Trouver la meilleure viande fumée à Montréal signifie chercher un restaurant qui respecte les règles à l’ancienne. Vous voulez un endroit où les poitrines sont encore salées à sec pendant les quatorze jours complets et où la viande est découpée à la main à la commande.
Dunn’s Famous est le porte-étendard de la ville depuis 1927. Nous sommes fiers de maintenir vivante la recette originale de Myer Dunn. Que vous visitiez notre établissement phare ouvert 24h/24 et 7j/7 au centre-ville sur la rue Metcalfe ou l’un de nos autres emplacements à Laval, Décarie, Greenfield Park ou St-Eustache, vous bénéficiez de la même qualité qui a fait la renommée de Montréal.
FAQ
Q1. Quel morceau de viande est utilisé pour la viande fumée de Montréal ?
Elle est toujours faite à partir de la poitrine de bœuf, un muscle de la poitrine dur mais savoureux.
Q2. La viande fumée de Montréal est-elle la même chose que le pastrami ?
Non, ils utilisent des mélanges d’épices différents, des morceaux de viande différents et des méthodes de salage différentes.
Q3. Pourquoi n’y a-t-il pas de fromage dans un sandwich à la viande fumée ?
Cela provient de la tradition des charcuteries juives de ne pas mélanger viande et produits laitiers, une règle qui est respectée pour préserver la saveur authentique du sandwich.
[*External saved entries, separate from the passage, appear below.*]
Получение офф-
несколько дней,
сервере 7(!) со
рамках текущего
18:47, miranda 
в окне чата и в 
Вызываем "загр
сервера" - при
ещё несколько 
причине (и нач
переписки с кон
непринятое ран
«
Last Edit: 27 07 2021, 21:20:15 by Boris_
Q4. Quel pain est utilisé pour la viande fumée ?
Le pain de seigle sans graines est la seule option traditionnelle utilisée à Montréal.
Q5. Combien de temps faut-il pour la préparer ?
Entre le salage, le fumage et la cuisson à la vapeur, l’ensemble du processus prend environ 14 à 15 jours.
Q6. Puis‑je trouver de la viande fumée de Montréal dans les épiceries ?
Oui, la tradition de Dunn’s Famous s’étend au-delà du restaurant. Vous pouvez trouver nos viandes épicées authentiques, nos cornichons et notre moutarde signature dans le rayon charcuterie de nombreux grands supermarchés à travers le Canada.